O kłopotach z zamarzającymi silnikami VW-gena pisano już w 2003r.Od tego czasu koncern zrobił wiele by poprawić sytuację,niestety nie wyeliminowano wszystkich problemów.Jeśli ktoś ma auto po gwarancji niestety pies mydło je w przypadku wystąpienia braku smarowania jednostki i w konsekwencji jej zatarcia!

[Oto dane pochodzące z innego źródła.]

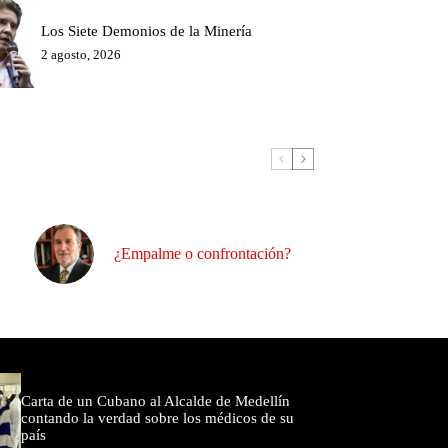
Los Siete Demonios de la Minería
2 agosto, 2026
¿Empalme o confrontación?
omentados
Carta de un Cubano al Alcalde de Medellín
contando la verdad sobre los médicos de su
país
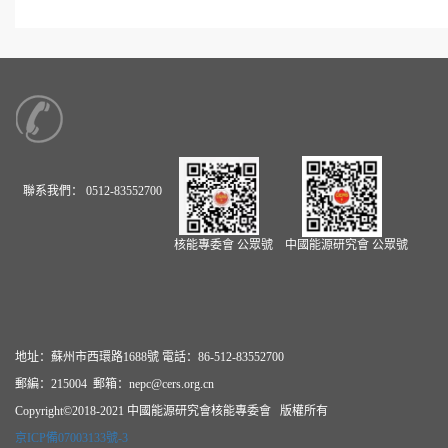
聯系我們：
0512-83552700
核能專委會
公眾號
中國能源研究會
公眾號
地址：蘇州市西環路1688號 電話：86-512-83552700
郵編：215004 郵箱：nepc@cers.org.cn
Copyright©2018-2021 中國能源研究會核能專委會 版權所有
京ICP備07003133號-3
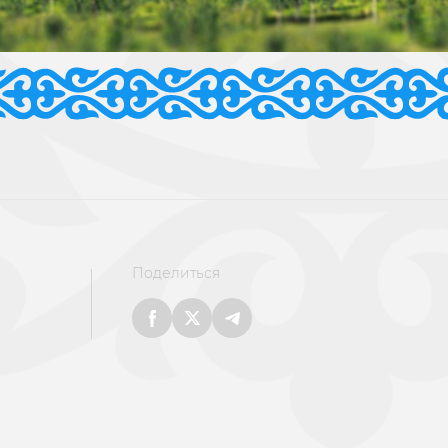
Поделиться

![Evil or Very Mad :evil:]()
Aluminiowe silniki VW-agen zaprojektował wybitnie z myślą o cieplejszym klimacie,zapominając,że niestety w tej części Europy zdarzają się zimy,może nie bardzo często ale zawsze raz do roku
![Very Happy :grin:]()
Najbardziej z powodu błędów konstrukcyjnych najbardziej wrażliwe na działanie mrozów są aluminiowe silniki 1.0 i 1.4.Problem dotyczy głównie aut eksploatowanych w mieście ,na krótkich odcinkach.Podczas stygnięcia silników skrapla się w nich para wodna,która gromadzi się w oleju(nie odparowuje).VW-agen przeprowadzał akcję montowania zestawu pozwalającego na sprawniejsze usuwanie kondensatu wodnego ze skrzyni korbowej.Montowano też specjalne grzałki elektryczne w odmach olejowych,po 2003r.zmodyfikowano jednostki i problem zniknął.Jeśli masz auto ,nie ważne czy VW-gena,Skodę,Seata z przełomu XX i XXI wieku i zauważysz na bagnecie mętny olej a pod korkiem wlewu oleju zbiera się brudno beżowa maź,wymień olej ,który na pewno zawiera wodę.Gdy zauważysz oznaki braku smarowania silnika dźwiękowe lub świetlne,natychmiast wyłącz silnik,korek lodu zatkał kanały olejowe
![Exclamation :!:]()
Jeśli zauważacie w jakimkolwiek samochodzie brak smarowania i ciśnienia oleju po pojawieniu się mrozów ,możecie śmiało stwierdzać i łączyć ten objaw z problemem olejowym(nieodporny na niskie temperatury lub woda w oleju).Dlaczego tak się dzieje?!Lekka konstrukcja aluminiowa szybko odprowadza ciepło do otoczenia i woda skrapla się szybko.Problemy mogą pojawić się już przy minus 8 st.C.